All of lore.kernel.org
 help / color / mirror / Atom feed
* [PATCH] xfrm: optimize ipv4 selector matching
@ 2011-11-22 14:43 Alexey Dobriyan
  2011-11-22 14:50 ` David Laight
  0 siblings, 1 reply; 9+ messages in thread
From: Alexey Dobriyan @ 2011-11-22 14:43 UTC (permalink / raw)
  To: davem; +Cc: netdev

Current addr_match() is errh, under-optimized.

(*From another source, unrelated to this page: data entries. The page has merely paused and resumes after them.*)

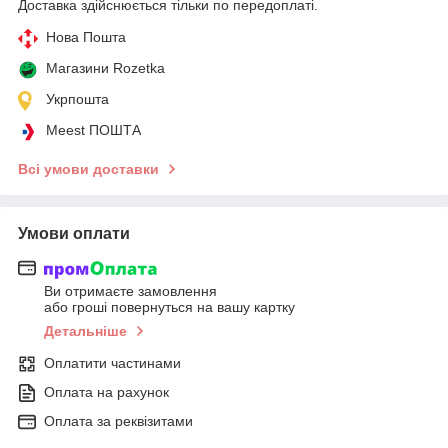
Доставка здійснюється тільки по передоплаті.
Нова Пошта
Магазини Rozetka
Укрпошта
Meest ПОШТА
Всі умови доставки
Умови оплати
Ви отримаєте замовлення
або гроші повернуться на вашу картку
Детальніше
Оплатити частинами
Оплата на рахунок
Оплата за реквізитами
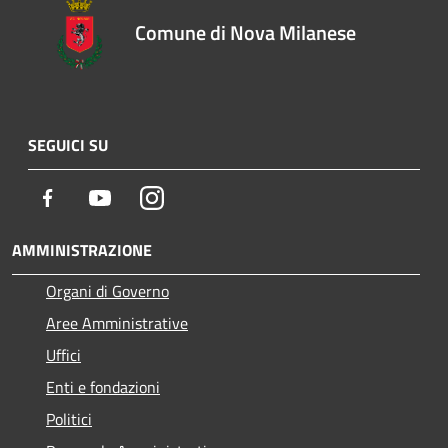
Comune di Nova Milanese
SEGUICI SU
Facebook
Youtube
Instagram
AMMINISTRAZIONE
Organi di Governo
Aree Amministrative
Uffici
Enti e fondazioni
Politici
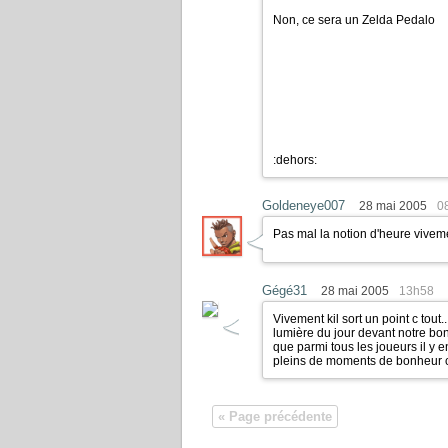
Non, ce sera un Zelda Pedalo
:dehors:
Goldeneye007
28 mai 2005
0
Pas mal la notion d'heure viveme
Gégé31
28 mai 2005
13h58
Vivement kil sort un point c tou
lumière du jour devant notre 
que parmi tous les joueurs il y e
pleins de moments de bonheur 
« Page précédente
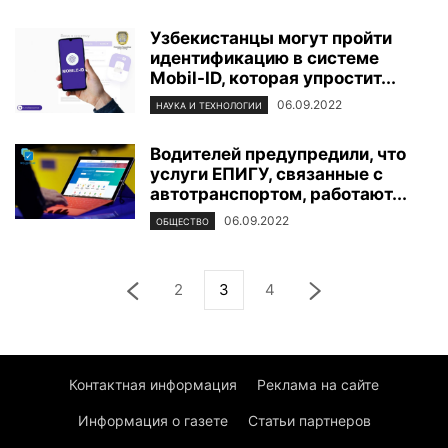
Узбекистанцы могут пройти
идентификацию в системе
Mobil-ID, которая упростит...
06.09.2022
НАУКА И ТЕХНОЛОГИИ
Водителей предупредили, что
услуги ЕПИГУ, связанные с
автотранспортом, работают...
06.09.2022
ОБЩЕСТВО
2
3
4
Контактная информация
Реклама на сайте
Информация о газете
Статьи партнеров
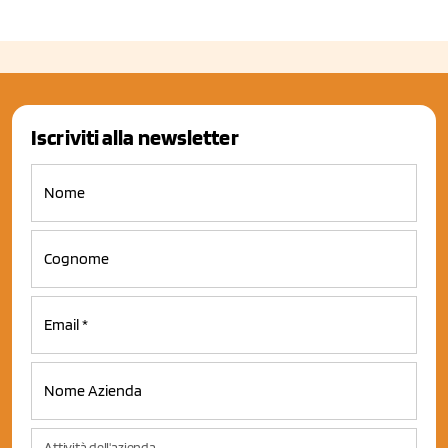
Iscriviti alla newsletter
Attività dell'azienda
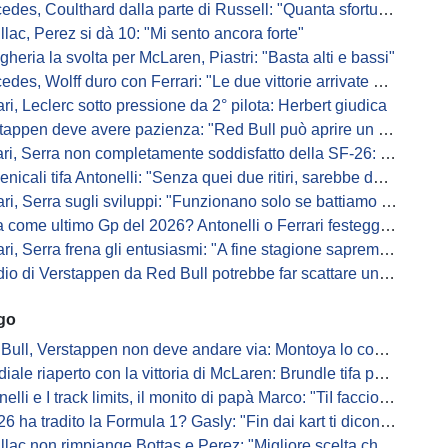
s, Coulthard dalla parte di Russell: "Quanta sfortuna può avere un pilota?"
llac, Perez si dà 10: "Mi sento ancora forte"
gheria la svolta per McLaren, Piastri: "Basta alti e bassi"
es, Wolff duro con Ferrari: "Le due vittorie arrivate per colpa nostra
ari, Leclerc sotto pressione da 2° pilota: Herbert giudica
appen deve avere pazienza: "Red Bull può aprire un nuovo corso"
 Serra non completamente soddisfatto della SF-26: "Non è solo la mia macchina"
ali tifa Antonelli: "Senza quei due ritiri, sarebbe davanti di tanto"
ri, Serra sugli sviluppi: "Funzionano solo se battiamo gli altri"
me ultimo Gp del 2026? Antonelli o Ferrari festeggiano il titolo in casa...
, Serra frena gli entusiasmi: "A fine stagione sapremo se SF-26 è forte"
di Verstappen da Red Bull potrebbe far scattare un domino: ne parla Fittipaldi
ago
Bull, Verstappen non deve andare via: Montoya lo convince
ale riaperto con la vittoria di McLaren: Brundle tifa papaya
i e I track limits, il monito di papà Marco: "TiI faccio fare la fine della gallina"
a tradito la Formula 1? Gasly: "Fin dai kart ti dicono di non alzare il piede dal gas"
ac non rimpiange Bottas e Perez: "Migliore scelta che potessimo fare"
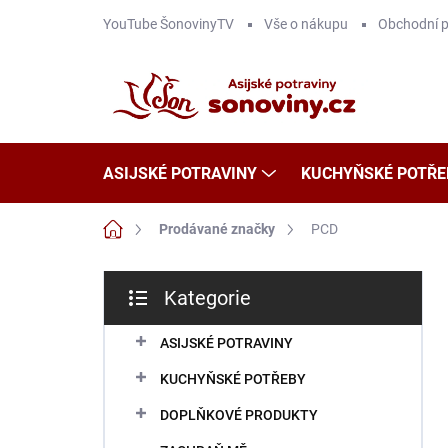
Přejít
YouTube ŠonovinyTV
Vše o nákupu
Obchodní 
na
obsah
ASIJSKÉ POTRAVINY
KUCHYŇSKÉ POTŘE
Domů
Prodávané značky
PCD
P
Kategorie
o
Přeskočit
s
kategorie
t
ASIJSKÉ POTRAVINY
r
KUCHYŇSKÉ POTŘEBY
a
n
DOPLŇKOVÉ PRODUKTY
n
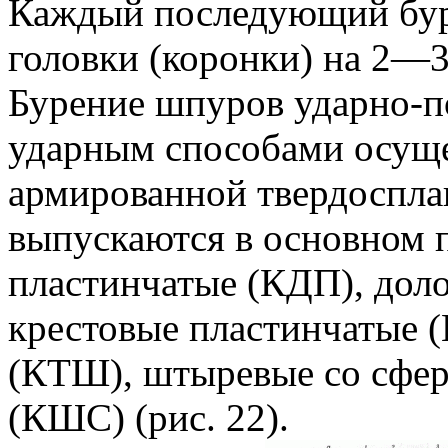
Каждый последующий бур 
головки (коронки) на 2—
Бурение шпуров ударно-п
ударным способами осуще
армированной твердоспла
выпускаются в основном п
пластинчатые (КДП), дол
крестовые пластинчатые 
(КТШ), штыревые со сфер
(КШС) (рис. 22).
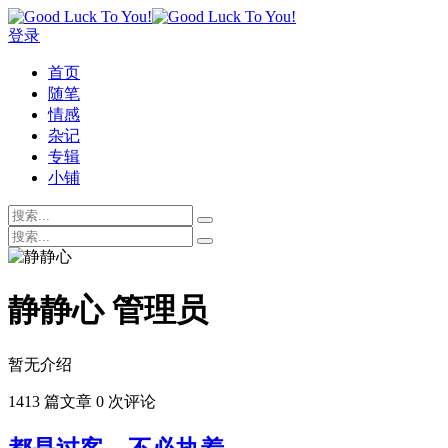
登录
首页
随笔
情感
杂记
专辑
小铺
静静心
管理员
暂无介绍
1413 篇文章
0 次评论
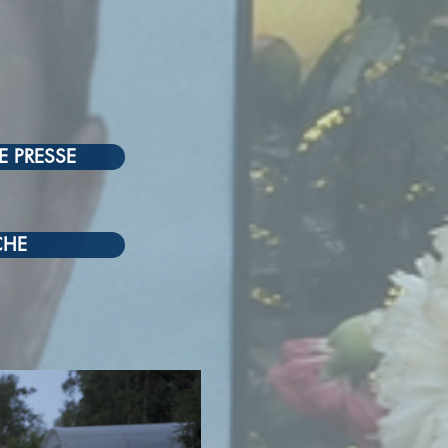
E PRESSE
CHE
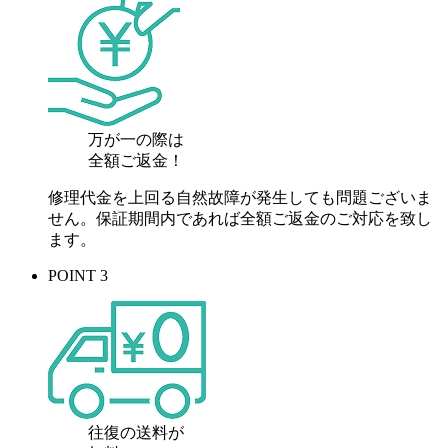
万が一の際は
全額ご返金！
修理代金を上回る自然故障が発生しても問題ございま
せん。保証期間内であれば全額ご返金のご対応を致し
ます。
POINT 3
往復の送料が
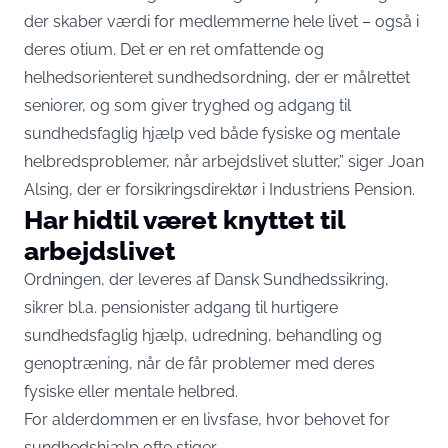
der skaber værdi for medlemmerne hele livet – også i
deres otium. Det er en ret omfattende og
helhedsorienteret sundhedsordning, der er målrettet
seniorer, og som giver tryghed og adgang til
sundhedsfaglig hjælp ved både fysiske og mentale
helbredsproblemer, når arbejdslivet slutter,” siger Joan
Alsing, der er forsikringsdirektør i Industriens Pension.
Har hidtil været knyttet til
arbejdslivet
Ordningen, der leveres af Dansk Sundhedssikring,
sikrer bl.a. pensionister adgang til hurtigere
sundhedsfaglig hjælp, udredning, behandling og
genoptræning, når de får problemer med deres
fysiske eller mentale helbred.
For alderdommen er en livsfase, hvor behovet for
sundhedshjælp ofte stiger.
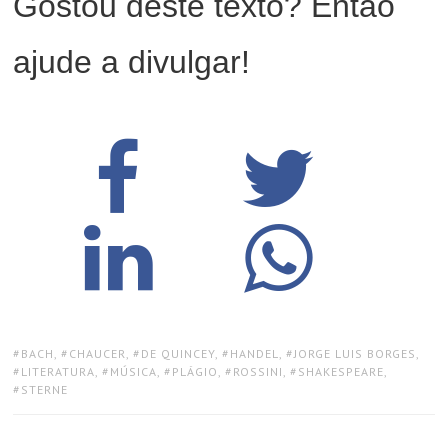
Gostou deste texto? Então
ajude a divulgar!
TAGS:
BACH
,
CHAUCER
,
DE QUINCEY
,
HANDEL
,
JORGE LUIS BORGES
,
LITERATURA
,
MÚSICA
,
PLÁGIO
,
ROSSINI
,
SHAKESPEARE
,
STERNE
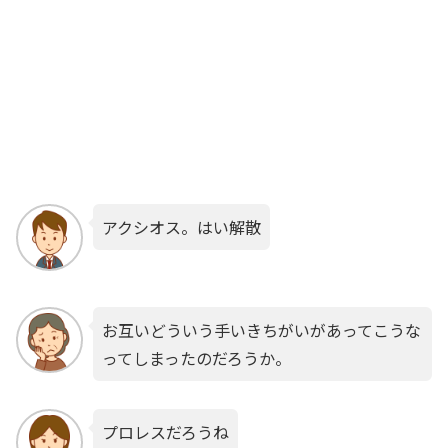
アクシオス。はい解散
お互いどういう手いきちがいがあってこうな
ってしまったのだろうか。
プロレスだろうね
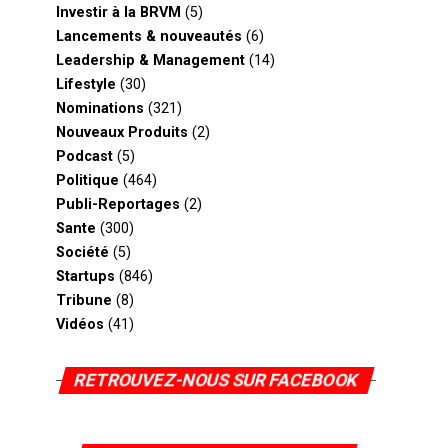
Investir à la BRVM
(5)
Lancements & nouveautés
(6)
Leadership & Management
(14)
Lifestyle
(30)
Nominations
(321)
Nouveaux Produits
(2)
Podcast
(5)
Politique
(464)
Publi-Reportages
(2)
Sante
(300)
Société
(5)
Startups
(846)
Tribune
(8)
Vidéos
(41)
RETROUVEZ-NOUS SUR FACEBOOK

Compiler doesn't know that memcmp() branch doesn't trigger for IPv4.
Pass addresses by value.

Signed-off-by: Alexey Dobriyan <adobriyan@gmail.com>
---

 include/net/xfrm.h     |   10 ++++++++++
 net/xfrm/xfrm_policy.c |    4 ++--
 2 files changed, 12 insertions(+), 2 deletions(-)

--- a/include/net/xfrm.h
+++ b/include/net/xfrm.h
@@ -827,6 +827,16 @@ static inline bool addr_match(const void *token1, const void *token2,
 	return true;
 }
 
+static inline int addr4_match(const __be32 a1, const __be32 a2, const u8 prefixlen)
+{
+	/* C99 6.5.7 (3): u32 << 32 is undefined behaviour */
+	if (prefixlen == 0) {
+		/* Matching constants result in smaller assembly. */
+		return 0xFFFFFFFFu;
+	}
+	return !((a1 ^ a2) & htonl(0xFFFFFFFFu << (32 - prefixlen)));
+}
+
 static __inline__
 __be16 xfrm_flowi_sport(const struct flowi *fl, const union flowi_uli *uli)
 {
--- a/net/xfrm/xfrm_policy.c
+++ b/net/xfrm/xfrm_policy.c
@@ -61,8 +61,8 @@ __xfrm4_selector_match(const struct xfrm_selector *sel, const struct flowi *fl)
 {
 	const struct flowi4 *fl4 = &fl->u.ip4;
 
-	return  addr_match(&fl4->daddr, &sel->daddr, sel->prefixlen_d) &&
-		addr_match(&fl4->saddr, &sel->saddr, sel->prefixlen_s) &&
+	return  addr4_match(fl4->daddr, sel->daddr.a4, sel->prefixlen_d) &&
+		addr4_match(fl4->saddr, sel->saddr.a4, sel->prefixlen_s) &&
 		!((xfrm_flowi_dport(fl, &fl4->uli) ^ sel->dport) & sel->dport_mask) &&
 		!((xfrm_flowi_sport(fl, &fl4->uli) ^ sel->sport) & sel->sport_mask) &&
 		(fl4->flowi4_proto == sel->proto || !sel->proto) &&

^ permalink raw reply	[flat|nested] 9+ messages in thread

* RE: [PATCH] xfrm: optimize ipv4 selector matching
  2011-11-22 14:43 [PATCH] xfrm: optimize ipv4 selector matching Alexey Dobriyan
@ 2011-11-22 14:50 ` David Laight
  2011-11-22 14:59   ` Alexey Dobriyan
  0 siblings, 1 reply; 9+ messages in thread
From: David Laight @ 2011-11-22 14:50 UTC (permalink / raw)
  To: Alexey Dobriyan, davem; +Cc: netdev

 
> +static inline int addr4_match(const __be32 a1, const __be32 
> a2, const u8 prefixlen)
> +{
> +	/* C99 6.5.7 (3): u32 << 32 is undefined behaviour */
> +	if (prefixlen == 0) {
> +		/* Matching constants result in smaller assembly. */
> +		return 0xFFFFFFFFu;
> +	}
> +	return !((a1 ^ a2) & htonl(0xFFFFFFFFu << (32 - prefixlen)));
> +}
> +

It would probably be clearer to 'return 1' when prefixlen is zero.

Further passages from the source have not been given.